At Cameo, there’s a rare chance to see Don Hertzfeldt's animation masterpiece It’s Such a Beautiful Day on the big screen — and even better, it’s screening with Hertzfeldt's newest short ME (21 Jul). Cameo are also going back to the 80s this summer, with a season that kicks off at the end of July with Paul Verhoeven’s director’s cut of Robocop (27 Jul), followed by Paul Shrader’s American Gigalo (28 Jul) and Rob Reiner's The Princess Bride (31 Jul), with the season continuing into August.
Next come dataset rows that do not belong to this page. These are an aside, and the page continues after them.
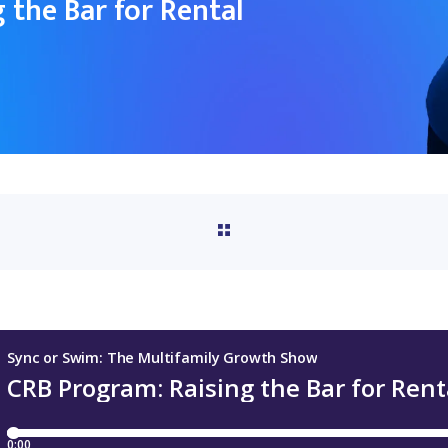
 the Bar for Rental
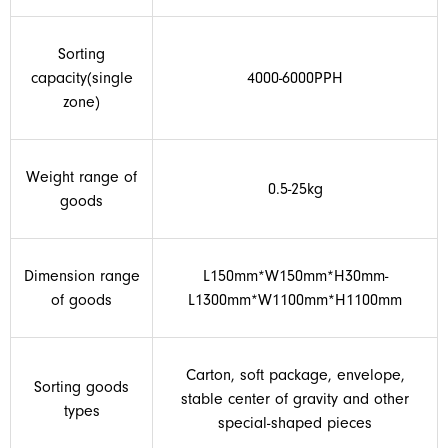
Sorting
capacity(single
4000-6000PPH
zone)
Weight range of
0.5-25kg
goods
Dimension range
L150mm*W150mm*H30mm-
of goods
L1300mm*W1100mm*H1100mm
Carton, soft package, envelope,
Sorting goods
stable center of gravity and other
types
special-shaped pieces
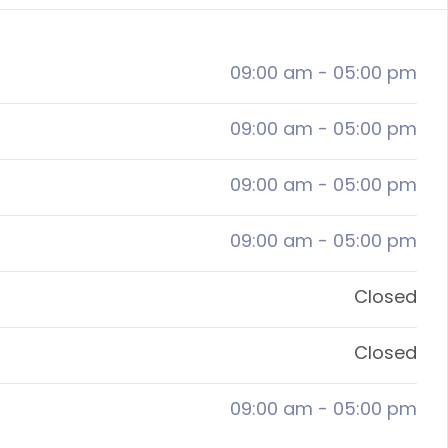
09:00 am
-
05:00 pm
09:00 am
-
05:00 pm
09:00 am
-
05:00 pm
09:00 am
-
05:00 pm
Closed
Closed
09:00 am
-
05:00 pm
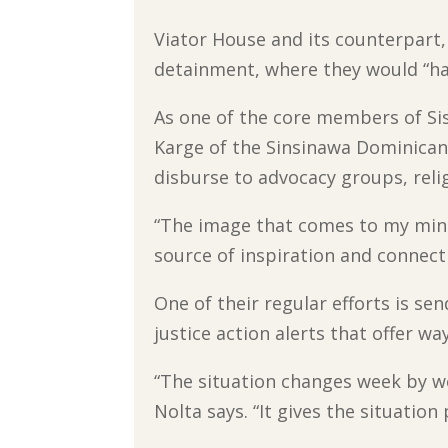
Viator House and its counterpart,
detainment, where they would “hav
As one of the core members of Si
Karge of the Sinsinawa Dominicans
disburse to advocacy groups, rel
“The image that comes to my mind 
source of inspiration and connect
One of their regular efforts is se
justice action alerts that offer w
“The situation changes week by 
Nolta says. “It gives the situation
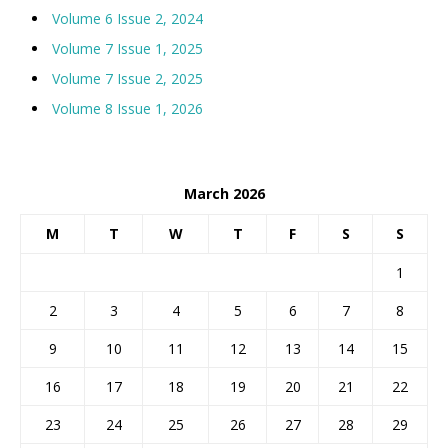
Volume 6 Issue 2, 2024
Volume 7 Issue 1, 2025
Volume 7 Issue 2, 2025
Volume 8 Issue 1, 2026
March 2026
M
T
W
T
F
S
S
1
2
3
4
5
6
7
8
9
10
11
12
13
14
15
16
17
18
19
20
21
22
23
24
25
26
27
28
29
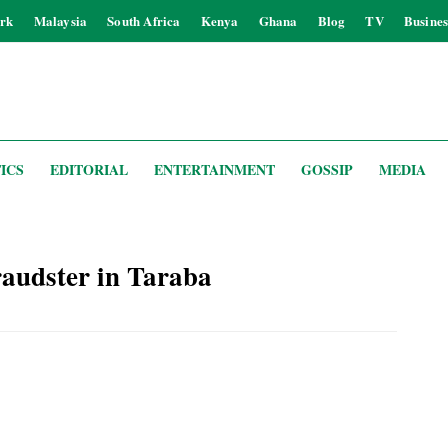
rk
Malaysia
South Africa
Kenya
Ghana
Blog
TV
Busines
ICS
EDITORIAL
ENTERTAINMENT
GOSSIP
MEDIA
raudster in Taraba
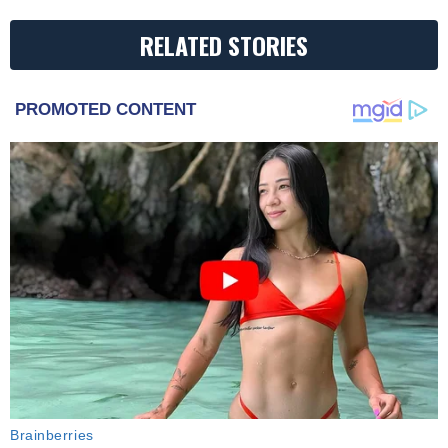
RELATED STORIES
PROMOTED CONTENT
Brainberries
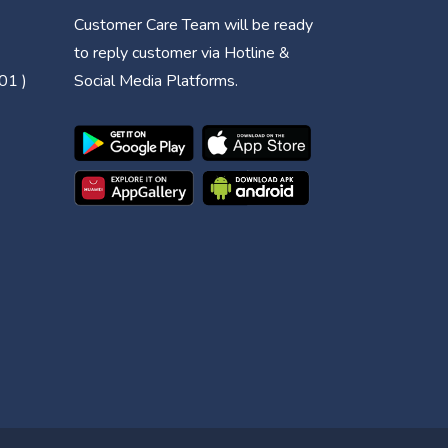
Customer Care Team will be ready
to reply customer via Hotline &
01 )
Social Media Platforms.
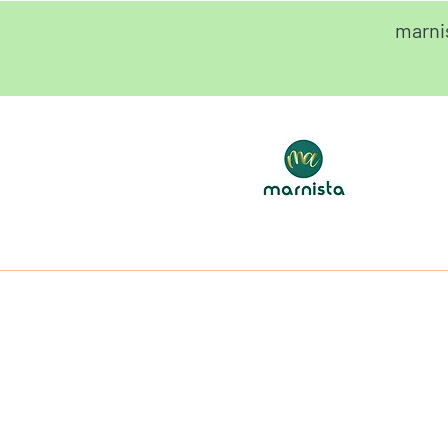
marni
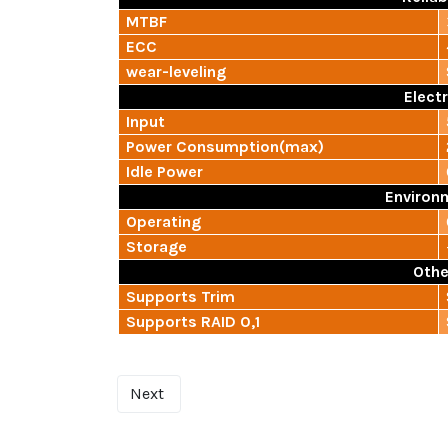
MTBF
ECC
wear-leveling
Electr
Input
Power Consumption(max)
Idle Power
Environ
Operating
Storage
Othe
Supports Trim
Supports RAID 0,1
Next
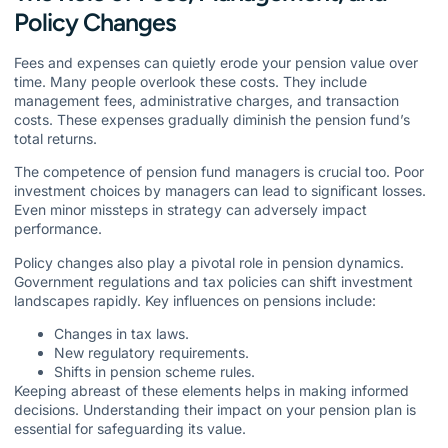
Policy Changes
Fees and expenses can quietly erode your pension value over
time. Many people overlook these costs. They include
management fees, administrative charges, and transaction
costs. These expenses gradually diminish the pension fund’s
total returns.
The competence of pension fund managers is crucial too. Poor
investment choices by managers can lead to significant losses.
Even minor missteps in strategy can adversely impact
performance.
Policy changes also play a pivotal role in pension dynamics.
Government regulations and tax policies can shift investment
landscapes rapidly. Key influences on pensions include:
Changes in tax laws.
New regulatory requirements.
Shifts in pension scheme rules.
Keeping abreast of these elements helps in making informed
decisions. Understanding their impact on your pension plan is
essential for safeguarding its value.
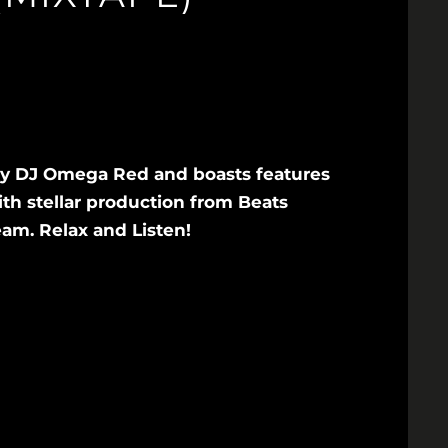
by DJ Omega Red and boasts features
ith stellar production from Beats
am. Relax and Listen!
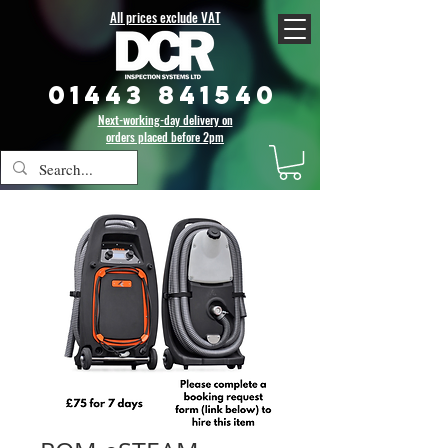
All prices exclude VAT
01443 841540
Next-working-day delivery on
orders placed before 2pm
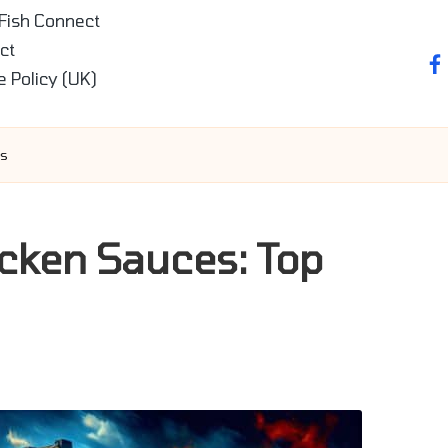
 Fish Connect
ct
fa
e Policy (UK)
es
cken Sauces: Top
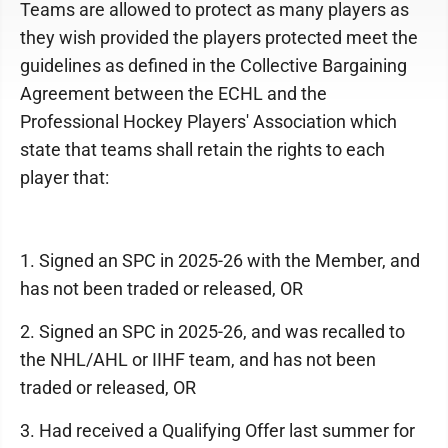
Teams are allowed to protect as many players as
they wish provided the players protected meet the
guidelines as defined in the Collective Bargaining
Agreement between the ECHL and the
Professional Hockey Players' Association which
state that teams shall retain the rights to each
player that:
1. Signed an SPC in 2025-26 with the Member, and
has not been traded or released, OR
2. Signed an SPC in 2025-26, and was recalled to
the NHL/AHL or IIHF team, and has not been
traded or released, OR
3. Had received a Qualifying Offer last summer for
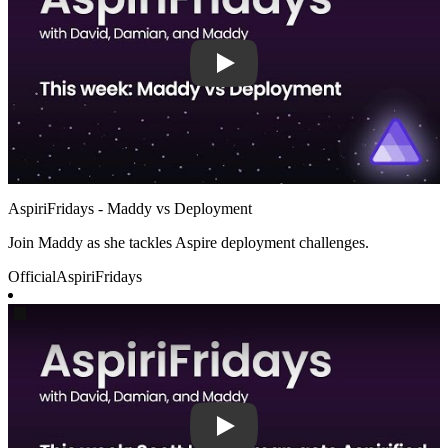
AspiriFridays - Maddy vs Deployment
Join Maddy as she tackles Aspire deployment challenges.
Official
AspiriFridays
Play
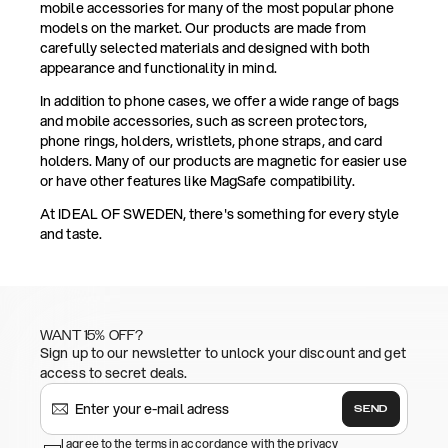
mobile accessories for many of the most popular phone
models on the market. Our products are made from
carefully selected materials and designed with both
appearance and functionality in mind.
In addition to phone cases, we offer a wide range of bags
and mobile accessories, such as screen protectors,
phone rings, holders, wristlets, phone straps, and card
holders. Many of our products are magnetic for easier use
or have other features like MagSafe compatibility.
At IDEAL OF SWEDEN, there's something for every style
and taste.
WANT 15% OFF?
Sign up to our newsletter to unlock your discount and get
access to secret deals.
SEND
I agree to the terms in accordance with the privacy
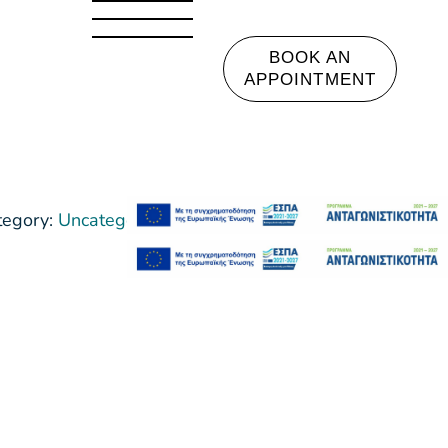
BOOK AN
APPOINTMENT
tegory:
Uncategorized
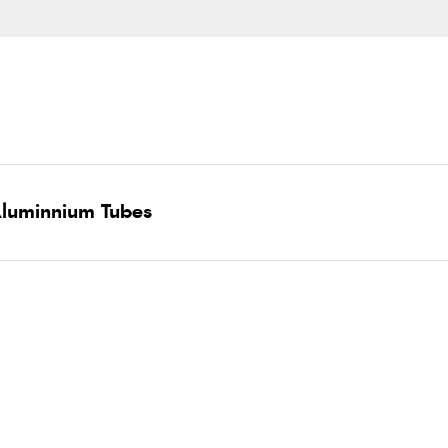
luminnium Tubes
And in Glasgow, film fans are being treated to a month of outdoor screenings at Queen's Park Arena in the Southside (1-19 Jul). The lineup is an eclectic blend of family favourites (e.g The Aristocats, 6 Jul; The Jungle Book, 17 Jul), which screen in early afternoon, while in the evening it's time for cult movies (eg The Rocky Horror Picture Show, 17 Jul; Labyrinth, 15 Jul), scary movies (eg Scream, 3 Jul; Candyman, 10 Jul) and the odd masterpiece (eg Raging Bull, 9 Jul; Fight Club, 16 Jul). Tickets booked in advance are free, and then sold at a sliding pay-what-you-can rate.